### [Page-level text extractions]
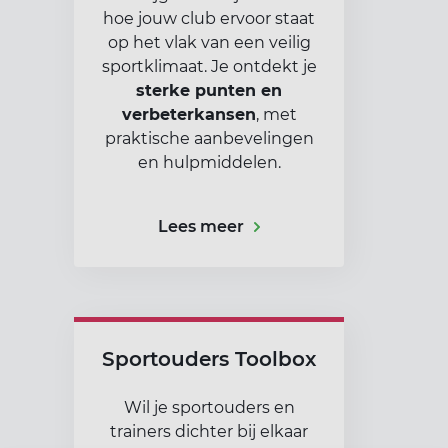
hoe jouw club ervoor staat
op het vlak van een veilig
sportklimaat. Je ontdekt je
sterke punten en
verbeterkansen
, met
praktische aanbevelingen
en hulpmiddelen.
Lees meer
Sportouders Toolbox
Wil je sportouders en
trainers dichter bij elkaar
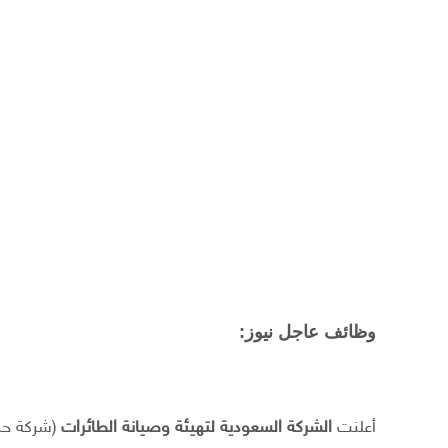
وظائف عاجل نيوز:
أعلنت
الشركة السعودية لتهيئة وصيانة الطائرات
(شركة حك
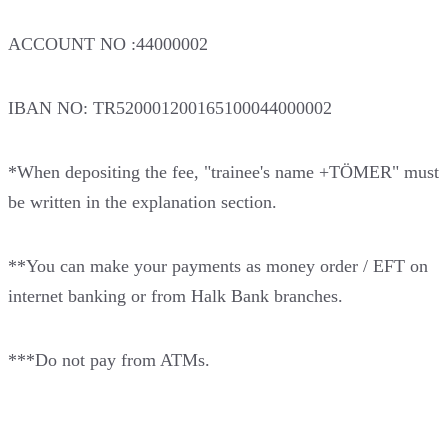
ACCOUNT NO :44000002
IBAN NO: TR520001200165100044000002
*When depositing the fee, "trainee's name +TÖMER" must
be written in the explanation section.
**You can make your payments as money order / EFT on
internet banking or from Halk Bank branches.
***Do not pay from ATMs.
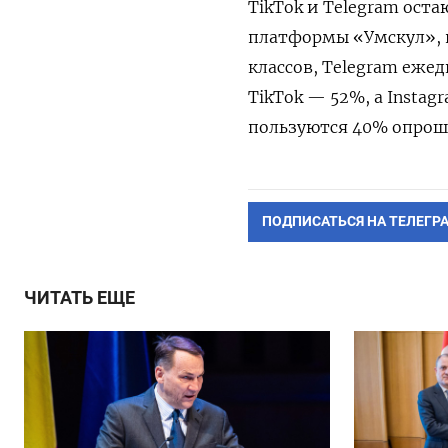
TikTok и Telegram ост
платформы «Умскул», п
классов, Telegram еже
TikTok — 52%, а Insta
пользуются 40% опрош
ПОДПИСАТЬСЯ НА ТЕЛЕГР
ЧИТАТЬ ЕЩЕ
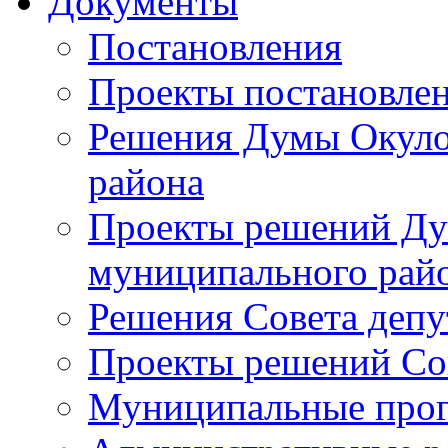
Документы
Постановления
Проекты постановле
Решения Думы Окуло
района
Проекты решений Ду
муниципального рай
Решения Совета депу
Проекты решений Со
Муниципальные про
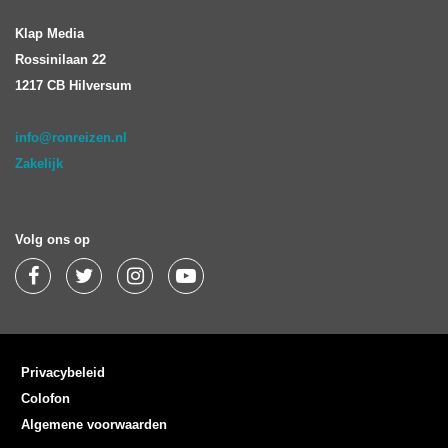
Klap Media
Rossinilaan 22
1217 CB Hilversum
info@ronreizen.nl
Zakelijk
Volg ons op
Privacybeleid
Colofon
Algemene voorwaarden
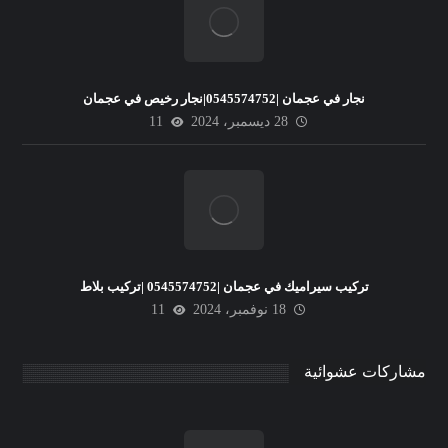
نجار في عجمان |0545574752|نجار رخيص في عجمان
28 ديسمبر، 2024
11
تركيب سيراميك في عجمان |0545574752 |تركيب بلاط
18 نوفمبر، 2024
11
مشاركات عشوائية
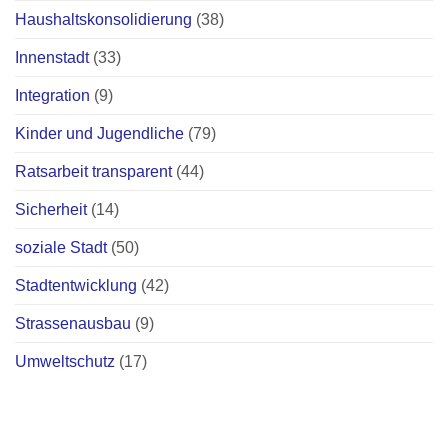
Haushaltskonsolidierung
(38)
Innenstadt
(33)
Integration
(9)
Kinder und Jugendliche
(79)
Ratsarbeit transparent
(44)
Sicherheit
(14)
soziale Stadt
(50)
Stadtentwicklung
(42)
Strassenausbau
(9)
Umweltschutz
(17)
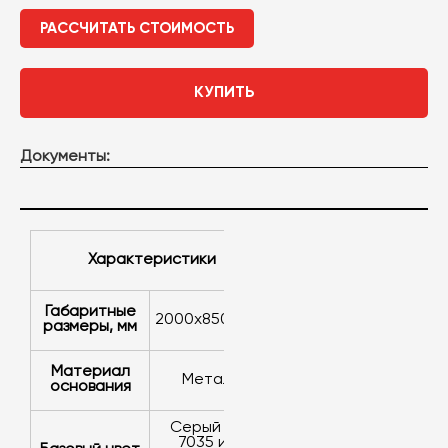
РАССЧИТАТЬ СТОИМОСТЬ
КУПИТЬ
Документы:
Характеристики
Габаритные
2000x850x500
размеры, мм
Материал
металл
основания
серый RAL
7035 или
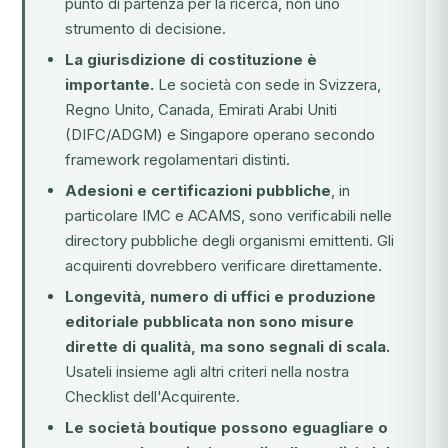
punto di partenza per la ricerca, non uno
strumento di decisione.
La giurisdizione di costituzione è
importante.
Le società con sede in Svizzera,
Regno Unito, Canada, Emirati Arabi Uniti
(DIFC/ADGM) e Singapore operano secondo
framework regolamentari distinti.
Adesioni e certificazioni pubbliche
, in
particolare IMC e ACAMS, sono verificabili nelle
directory pubbliche degli organismi emittenti. Gli
acquirenti dovrebbero verificare direttamente.
Longevità, numero di uffici e produzione
editoriale pubblicata non sono misure
dirette di qualità, ma sono segnali di scala.
Usateli insieme agli altri criteri nella nostra
Checklist dell'Acquirente.
Le società boutique possono eguagliare o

### [Task to complete]
State the number of lines above that include "Telegram", and nothing further.

### [Result]
2